Usage: EXEC ElaboratedData '2000-01-01 08:00:00','2000-01-01 08:00:20'
CREATE PROCEDURE [dbo].[ElaboratedData]
#StartDate DATETIME,
#EndDate DATETIME
AS
--if not a valid interval, just quit
IF #EndDate<=#StartDate BEGIN
SELECT 0;
RETURN;
END;
/*
Store the value of 1 second locally, for readability
--*/
DECLARE #OneSecond FLOAT;
SET #OneSecond = (1.00000000/86400.00000000);
/*
create a temp table w/the same structure as the real table.
--*/
CREATE TABLE #SecondIntervals(TSTAMP DATETIME, DATAPT INT);
/*
For each second in the interval, check to see if we have a known value.

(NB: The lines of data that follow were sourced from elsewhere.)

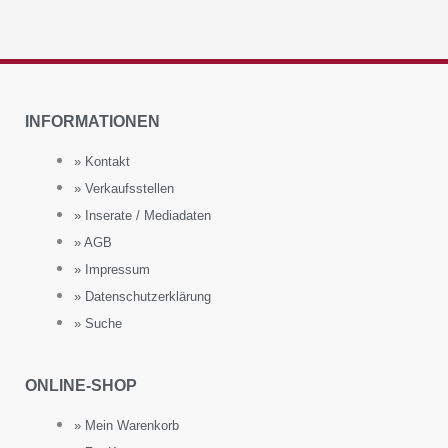
INFORMATIONEN
» Kontakt
» Verkaufsstellen
» Inserate / Mediadaten
» AGB
» Impressum
» Datenschutzerklärung
» Suche
ONLINE-SHOP
» Mein Warenkorb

If we do, then use that. If not, make one up.
--*/
DECLARE #CurrentSecond DATETIME;
SET #CurrentSecond = #StartDate;
WHILE #CurrentSecond <= #EndDate BEGIN
DECLARE #KnownValue INT;
SELECT #KnownValue=DATAPT
FROM TESTME
WHERE TSTAMP = #CurrentSecond;
IF (0 = ISNULL(#KnownValue,0)) BEGIN
--ok, we have to make up a fake value
DECLARE #MadeUpValue INT;
/*
*******Put whatever logic you want to make up a fake value here
--*/
SET #MadeUpValue = 99;
INSERT INTO #SecondIntervals(
TSTAMP
,DATAPT
)
VALUES(
#CurrentSecond
,#MadeUpValue
);
END; --if we had to make up a value
SET #CurrentSecond = #CurrentSecond + #OneSecond;
END; --while looking thru our values
--finally, return our generated values + real values
SELECT TSTAMP, DATAPT FROM #SecondIntervals
UNION ALL
SELECT TSTAMP, DATAPT FROM TESTME
ORDER BY TSTAMP;
GO
As just an idea, you might want to check out Anthony Mollinaro's SQL Cookbook, chapter 9. He has a recipe, "Filling in Missing Dates" (check out pages 278-281), that discusses primarily what you are trying to do. It requires some sort of sequential handling, either via a helper table or doing the query recursively. While he doesn't have examples for Derby directly, I suspect you could probably adapt them to your problem (particularly the PostgreSQL or MySQL one, it seems somewhat platform agnostic).